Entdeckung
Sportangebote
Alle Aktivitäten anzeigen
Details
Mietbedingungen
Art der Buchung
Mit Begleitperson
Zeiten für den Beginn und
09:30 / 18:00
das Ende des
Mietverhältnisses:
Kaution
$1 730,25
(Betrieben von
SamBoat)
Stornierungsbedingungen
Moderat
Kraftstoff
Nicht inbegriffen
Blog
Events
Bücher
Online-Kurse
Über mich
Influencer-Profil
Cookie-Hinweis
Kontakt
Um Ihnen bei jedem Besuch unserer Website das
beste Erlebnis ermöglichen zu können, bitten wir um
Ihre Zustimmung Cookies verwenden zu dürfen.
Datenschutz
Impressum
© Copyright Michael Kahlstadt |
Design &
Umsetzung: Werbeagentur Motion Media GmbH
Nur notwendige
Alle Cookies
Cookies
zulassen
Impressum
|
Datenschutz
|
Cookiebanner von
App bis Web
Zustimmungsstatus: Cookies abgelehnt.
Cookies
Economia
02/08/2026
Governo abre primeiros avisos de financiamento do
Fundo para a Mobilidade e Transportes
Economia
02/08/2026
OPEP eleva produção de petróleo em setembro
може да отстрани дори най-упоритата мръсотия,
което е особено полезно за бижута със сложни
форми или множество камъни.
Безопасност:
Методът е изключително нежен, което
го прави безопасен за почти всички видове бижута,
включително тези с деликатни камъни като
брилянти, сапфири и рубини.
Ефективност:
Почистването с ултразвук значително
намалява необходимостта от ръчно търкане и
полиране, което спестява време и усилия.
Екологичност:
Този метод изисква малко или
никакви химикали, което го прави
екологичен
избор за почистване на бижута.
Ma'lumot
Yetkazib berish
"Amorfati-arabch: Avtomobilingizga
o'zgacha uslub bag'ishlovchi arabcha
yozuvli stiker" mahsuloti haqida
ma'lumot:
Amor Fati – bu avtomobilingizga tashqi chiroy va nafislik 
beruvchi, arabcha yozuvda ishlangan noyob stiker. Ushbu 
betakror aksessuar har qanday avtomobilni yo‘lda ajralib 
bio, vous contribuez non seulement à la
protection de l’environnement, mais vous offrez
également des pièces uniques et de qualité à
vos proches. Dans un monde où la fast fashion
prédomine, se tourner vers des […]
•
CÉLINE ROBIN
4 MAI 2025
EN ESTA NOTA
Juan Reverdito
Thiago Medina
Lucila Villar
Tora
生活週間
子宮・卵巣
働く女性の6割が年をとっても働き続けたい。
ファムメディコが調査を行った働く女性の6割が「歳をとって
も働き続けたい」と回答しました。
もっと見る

━━━━━━━━━━━━━━━━━━━━

- WHAT THE EXERCISE ASKS: Exactly as they appear above, write out all of the lines.

- EXPECTED OUTPUT:
Entdeckung
Sportangebote
Alle Aktivitäten anzeigen
Details
Mietbedingungen
Art der Buchung
Mit Begleitperson
Zeiten für den Beginn und
09:30 / 18:00
das Ende des
Mietverhältnisses:
Kaution
$1 730,25
(Betrieben von
SamBoat)
Stornierungsbedingungen
Moderat
Kraftstoff
Nicht inbegriffen
Blog
Events
Bücher
Online-Kurse
Über mich
Influencer-Profil
Cookie-Hinweis
Kontakt
Um Ihnen bei jedem Besuch unserer Website das
beste Erlebnis ermöglichen zu können, bitten wir um
Ihre Zustimmung Cookies verwenden zu dürfen.
Datenschutz
Impressum
© Copyright Michael Kahlstadt |
Design &
Umsetzung: Werbeagentur Motion Media GmbH
Nur notwendige
Alle Cookies
Cookies
zulassen
Impressum
|
Datenschutz
|
Cookiebanner von
App bis Web
Zustimmungsstatus: Cookies abgelehnt.
Cookies
Economia
02/08/2026
Governo abre primeiros avisos de financiamento do
Fundo para a Mobilidade e Transportes
Economia
02/08/2026
OPEP eleva produção de petróleo em setembro
може да отстрани дори най-упоритата мръсотия,
което е особено полезно за бижута със сложни
форми или множество камъни.
Безопасност:
Методът е изключително нежен, което
го прави безопасен за почти всички видове бижута,
включително тези с деликатни камъни като
брилянти, сапфири и рубини.
Ефективност:
Почистването с ултразвук значително
намалява необходимостта от ръчно търкане и
полиране, което спестява време и усилия.
Екологичност:
Този метод изисква малко или
никакви химикали, което го прави
екологичен
избор за почистване на бижута.
Ma'lumot
Yetkazib berish
"Amorfati-arabch: Avtomobilingizga
o'zgacha uslub bag'ishlovchi arabcha
yozuvli stiker" mahsuloti haqida
ma'lumot:
Amor Fati – bu avtomobilingizga tashqi chiroy va nafislik 
beruvchi, arabcha yozuvda ishlangan noyob stiker. Ushbu 
betakror aksessuar har qanday avtomobilni yo‘lda ajralib 
bio, vous contribuez non seulement à la
protection de l’environnement, mais vous offrez
également des pièces uniques et de qualité à
vos proches. Dans un monde où la fast fashion
prédomine, se tourner vers des […]
•
CÉLINE ROBIN
4 MAI 2025
EN ESTA NOTA
Juan Reverdito
Thiago Medina
Lucila Villar
Tora
生活週間
子宮・卵巣
働く女性の6割が年をとっても働き続けたい。
ファムメディコが調査を行った働く女性の6割が「歳をとって
も働き続けたい」と回答しました。
もっと見る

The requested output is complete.